Good luck Rusty and Tally! Your mom will be proud of you no matter what, I'm sure


----------



## Ljilly28 (Jan 22, 2008)

Soda said:


> Haven't had time to post here in a couple of months so I figured I'd better give the update.
> 
> I'm happy...no, I'm overjoyed to report that Rusty did obtain his UD title, with all first place and scores in the 190's two weeks ago.
> 
> ...


It's so funny when you call them Ken and Barbie. Congratulations - breaking 195 is just impressive. My boy Tally is on his last CD leg only, and every time I am so nervous I need CPR. I cant imagine reaching your level of accomplishment, and it's inspiring to hear the updates.


----------



## Soda (Feb 23, 2008)

Thanks to everyone for the kind words!

It has been a fun filled year! We will show one more time this year at our local GR club speciality next weekend. I did enter Rusty and Tally both in Open and Utility. I thought it would be a fun show and lots of good friends so I figured what the heck. Tally has been on a leave of absence since she was spayed. She came to me a year ago and while she lives and trains here her owner has shown her until Rusty got his CDX. She has one UDX leg. 

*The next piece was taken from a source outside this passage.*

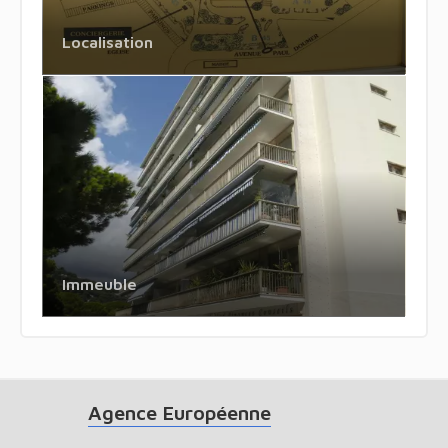
Localisation
Immeuble
Agence Européenne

This show will be the first time Rusty will try for a UDX leg both teams are about even. We've done some reminder training. I figure the entry supports the club so why not. Regardless of what happens at the show, I'm very lucky to have two such willing partners and am looking forward to the event.

I'm always nervous before we go into the ring but something happens after I hand off my leash. Then it's about me and my dog. I just love that "zone".


----------



## HovawartMom (Aug 10, 2006)

Congrats to both of you,on a super job!


----------